True v Indicated Altitude

MidlifeFlyer

Well-Known Member
I used to always get this wrong. Using "high to low look out below", I would get it right, but if I thought it out...

Finally heard and ended up with this visual:

Your airplane is riding on top of a column of air that is enclosed on the sides, but can expand up and down.

Temperature rises, the air, like any gas, expands, so the column rises. Temperature lowers, density increases, and the column of sir shrinks. Same for pressure changes. Lower pressure moves upward, low pressure moves downward.

That just covers the airplane. It moves higher with increases in temperature or pressure and moves lower with decreases. Problem is the altimeter doesn't change unless you adjust it (for pressure anyway)
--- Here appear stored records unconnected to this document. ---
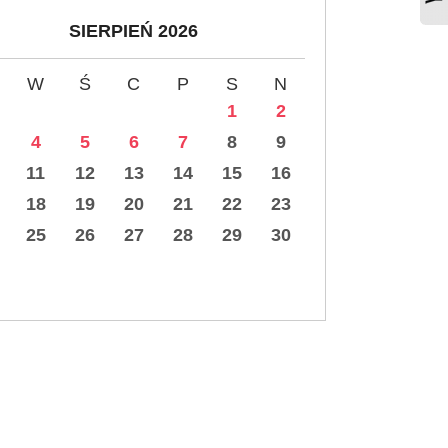
SIERPIEŃ 2026
W
Ś
C
P
S
N
1
2
4
5
6
7
8
9
11
12
13
14
15
16
18
19
20
21
22
23
25
26
27
28
29
30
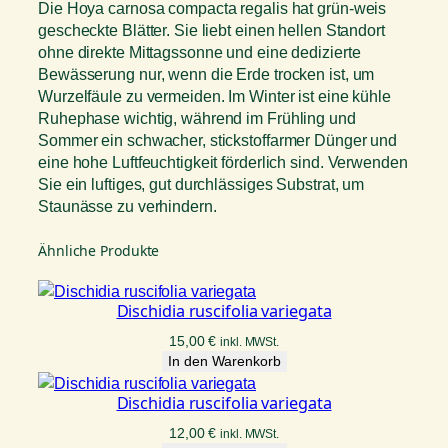
Die Hoya carnosa compacta regalis hat grün-weis
gescheckte Blätter. Sie liebt einen hellen Standort
ohne direkte Mittagssonne und eine dedizierte
Bewässerung nur, wenn die Erde trocken ist, um
Wurzelfäule zu vermeiden. Im Winter ist eine kühle
Ruhephase wichtig, während im Frühling und
Sommer ein schwacher, stickstoffarmer Dünger und
eine hohe Luftfeuchtigkeit förderlich sind. Verwenden
Sie ein luftiges, gut durchlässiges Substrat, um
Staunässe zu verhindern.
Ähnliche Produkte
Dischidia ruscifolia variegata
15,00
€
inkl. MWSt.
In den Warenkorb
Dischidia ruscifolia variegata
12,00
€
inkl. MWSt.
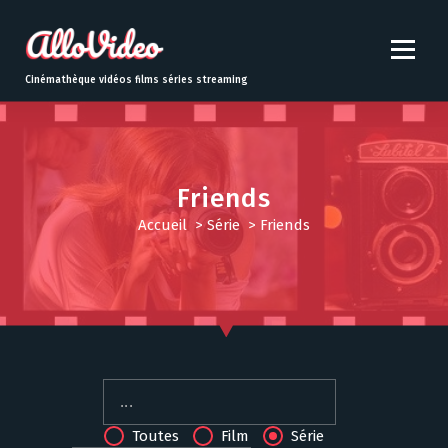
S
k
i
p
Cinémathèque vidéos films séries streaming
t
o
c
o
n
Friends
t
Accueil
>
Série
>
Friends
e
n
t
Toutes
Film
Série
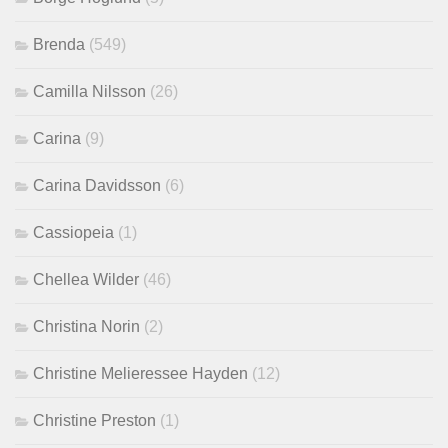
Brenda
(549)
Camilla Nilsson
(26)
Carina
(9)
Carina Davidsson
(6)
Cassiopeia
(1)
Chellea Wilder
(46)
Christina Norin
(2)
Christine Melieressee Hayden
(12)
Christine Preston
(1)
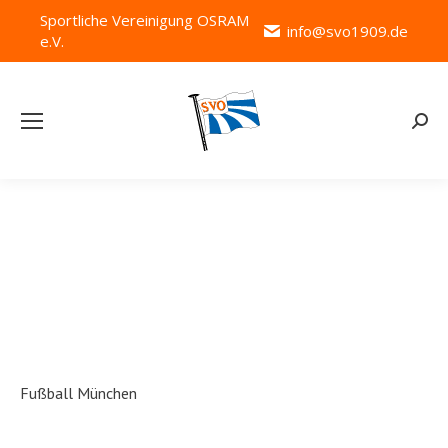
Sportliche Vereinigung OSRAM
info@svo1909.de
e.V.
Searc
Team Category:
F_M
Fußball München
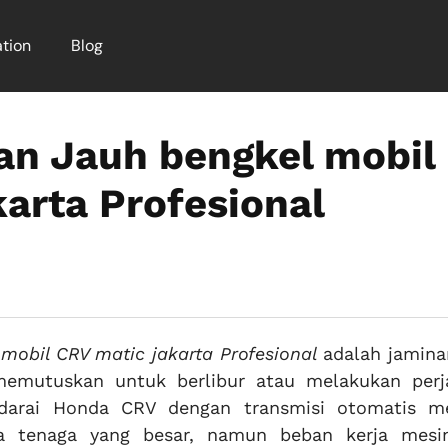
tion
Blog
nan Jauh bengkel mobil
arta Profesional
mobil CRV matic jakarta Profesional
adalah jamina
memutuskan untuk berlibur atau melakukan perj
endarai Honda CRV dengan transmisi otomatis 
a tenaga yang besar, namun beban kerja mesi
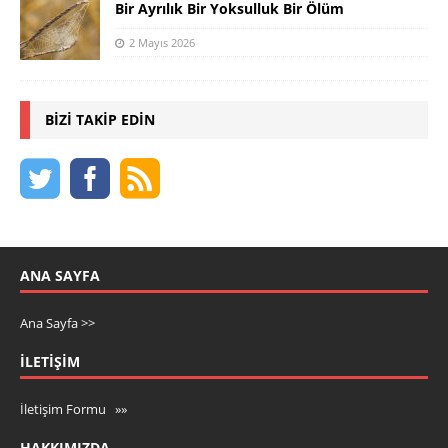
Bir Ayrılık Bir Yoksulluk Bir Ölüm
2 Mayıs 2026
BIZI TAKIP EDIN
ANA SAYFA
Ana Sayfa >>
İLETIŞIM
İletişim Formu »»
HAKKIMIZDA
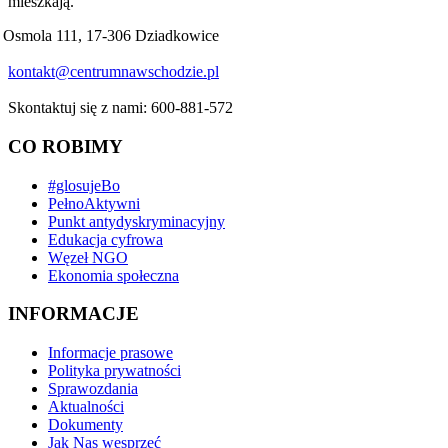
mieszkają.
Osmola 111, 17-306 Dziadkowice
kontakt@centrumnawschodzie.pl
Skontaktuj się z nami: 600-881-572
CO ROBIMY
#glosujeBo
PełnoAktywni
Punkt antydyskryminacyjny
Edukacja cyfrowa
Węzeł NGO
Ekonomia społeczna
INFORMACJE
Informacje prasowe
Polityka prywatności
Sprawozdania
Aktualności
Dokumenty
Jak Nas wesprzeć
So, you're altimeter reads 2000'. The pressure setting is correct, but it's an unusually hot day. You're riding higher than the standard day that the altimeter is set for. Unusually cold, the air is more compressed and you're riding lower.
 

flyguy

Well-Known Member
[ QUOTE ]
Why is indicated altitude higher than true altitude when the temperature is below standard?

[/ QUOTE ]
This assumes that you do not reset your altimeter. Remember that higher temperature air is less dense. Air density also decreases as you go higher in the atmosphere. Basically what is happening is you are flying from a high pressure area to a lower pressure area. The altimeter does not know that the temperature is higher and only knows the pressure is lower and indicates the altitude for that lower pressure which is higher than you really are. Always make sure you have a current altimer setting, and this problem is aleviated.
 

MidlifeFlyer

Well-Known Member
[ QUOTE ]
Always make sure you have a current altimeter setting, and this problem is alleviated.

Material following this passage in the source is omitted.